▸ Material for the task:
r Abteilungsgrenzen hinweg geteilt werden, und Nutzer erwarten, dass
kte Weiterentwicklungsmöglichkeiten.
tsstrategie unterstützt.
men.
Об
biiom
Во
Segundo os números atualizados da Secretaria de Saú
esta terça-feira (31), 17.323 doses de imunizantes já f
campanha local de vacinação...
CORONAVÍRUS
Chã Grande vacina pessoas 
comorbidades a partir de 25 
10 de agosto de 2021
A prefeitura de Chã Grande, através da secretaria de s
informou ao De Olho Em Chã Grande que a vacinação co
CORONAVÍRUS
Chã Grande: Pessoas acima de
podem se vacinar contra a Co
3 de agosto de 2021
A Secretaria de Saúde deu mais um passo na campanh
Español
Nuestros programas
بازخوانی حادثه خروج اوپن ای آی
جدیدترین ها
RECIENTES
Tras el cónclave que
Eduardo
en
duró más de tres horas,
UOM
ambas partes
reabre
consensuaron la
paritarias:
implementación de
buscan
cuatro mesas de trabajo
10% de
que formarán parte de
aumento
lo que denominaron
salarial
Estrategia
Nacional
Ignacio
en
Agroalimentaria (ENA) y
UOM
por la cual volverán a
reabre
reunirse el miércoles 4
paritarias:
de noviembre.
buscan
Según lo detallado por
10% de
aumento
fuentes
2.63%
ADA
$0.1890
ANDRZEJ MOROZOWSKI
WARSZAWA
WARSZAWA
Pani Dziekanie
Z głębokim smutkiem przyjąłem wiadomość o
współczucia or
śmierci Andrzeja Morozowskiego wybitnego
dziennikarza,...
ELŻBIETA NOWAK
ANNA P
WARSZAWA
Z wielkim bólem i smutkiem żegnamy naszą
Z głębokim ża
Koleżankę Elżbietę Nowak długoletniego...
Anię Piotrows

▸ Instructions to follow:
Repeat the whole listing exactly.

▸ Written solution:
r Abteilungsgrenzen hinweg geteilt werden, und Nutzer erwarten, dass
kte Weiterentwicklungsmöglichkeiten.
tsstrategie unterstützt.
men.
Об
biiom
Во
Segundo os números atualizados da Secretaria de Saú
esta terça-feira (31), 17.323 doses de imunizantes já f
campanha local de vacinação...
CORONAVÍRUS
Chã Grande vacina pessoas 
comorbidades a partir de 25 
10 de agosto de 2021
A prefeitura de Chã Grande, através da secretaria de s
informou ao De Olho Em Chã Grande que a vacinação co
CORONAVÍRUS
Chã Grande: Pessoas acima de
podem se vacinar contra a Co
3 de agosto de 2021
A Secretaria de Saúde deu mais um passo na campanh
Español
Nuestros programas
بازخوانی حادثه خروج اوپن ای آی
جدیدترین ها
RECIENTES
Tras el cónclave que
Eduardo
en
duró más de tres horas,
UOM
ambas partes
reabre
consensuaron la
paritarias:
implementación de
buscan
cuatro mesas de trabajo
10% de
que formarán parte de
aumento
lo que denominaron
salarial
Estrategia
Nacional
Ignacio
en
Agroalimentaria (ENA) y
UOM
por la cual volverán a
reabre
reunirse el miércoles 4
paritarias:
de noviembre.
buscan
Según lo detallado por
10% de
aumento
fuentes
2.63%
ADA
$0.1890
ANDRZEJ MOROZOWSKI
WARSZAWA
WARSZAWA
Pani Dziekanie
Z głębokim smutkiem przyjąłem wiadomość o
współczucia or
śmierci Andrzeja Morozowskiego wybitnego
dziennikarza,...
ELŻBIETA NOWAK
ANNA P
WARSZAWA
Z wielkim bólem i smutkiem żegnamy naszą
Z głębokim ża
Koleżankę Elżbietę Nowak długoletniego...
Anię Piotrows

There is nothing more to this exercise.